Catching a Royal Bengal Tiger is tough. Catching an intelligent tigress “addicted” to livestock is tougher, forest officials and veterinarians in Assam are finding out.
F03, the tigress that strayed out of the 78.81 sq. km. Orang National Park in November 2017, has given her potential captors the slip at least a dozen times since. Officials said she could even be out-thinking their moves.
Nothing works
Nothing that the officials have tried — from building an isolated cattle shed with live food inside to using baits in a camouflaged cage — has worked so far. To make things worse, one of the veterinarians on the job fractured his leg on Sunday morning after falling from the back of an elephant startled by the presence of the tigress nearby.
As the patience of people in seven villages covering a 6 sq. km. area wears thin, wildlife experts fear the tigress could be too smart for her own safety.
“A tiger that took the same route as the tigress to prey on livestock of farmers last year, was poisoned. We need to do something fast for the safety of the tigress as well as the villagers, but she seems to be always a step ahead of us,” Orang’s Divisional Forest Officer Ramesh Gogoi said.
F03 is one of 24 striped cats estimated as part of Orang National Park’s 2017 tiger census.
Park officials said she has made a cluster of villages 3 km upstream of National Highway 52 on the northern edge of Orang her hunting ground.

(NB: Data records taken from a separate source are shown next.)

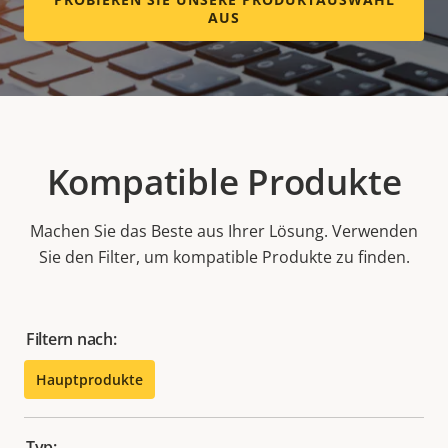
AUS
Kompatible Produkte
Machen Sie das Beste aus Ihrer Lösung. Verwenden
Sie den Filter, um kompatible Produkte zu finden.
Filtern nach:
Hauptprodukte
Typ:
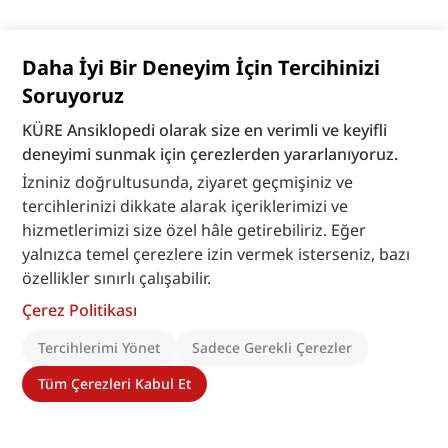
Daha İyi Bir Deneyim İçin Tercihinizi
Soruyoruz
KÜRE Ansiklopedi olarak size en verimli ve keyifli
deneyimi sunmak için çerezlerden yararlanıyoruz.
İzniniz doğrultusunda, ziyaret geçmişiniz ve
tercihlerinizi dikkate alarak içeriklerimizi ve
hizmetlerimizi size özel hâle getirebiliriz. Eğer
yalnızca temel çerezlere izin vermek isterseniz, bazı
özellikler sınırlı çalışabilir.
Çerez Politikası
Tercihlerimi Yönet
Sadece Gerekli Çerezler
Tüm Çerezleri Kabul Et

“For a park that has the highest density of tigers in the country, space is hard to come by. This could be a reason why she has ventured out for easier kills,” Mr. Gogoi said.
“We put up cameras along the route the tigress kept using. The image from one of the cameras last Friday night confirmed the tigress to be F03.”
“She was captured from near where a pig was tied as a bait not far from one of three machans (treetop platform to keep a watch on animals below) in her prowling area. But she avoided the pig, travelled 2 km to a village beyond the Dhansiri river to eat another pig,” the Assam Forest Department’s Dhansiri division DFO Madhurjya K. Sarma told The Hindu.
Tigers in the wild hunt during the day. But F03, officials said, has taken a nocturnal turn preferring to prey on animals when the villagers are asleep.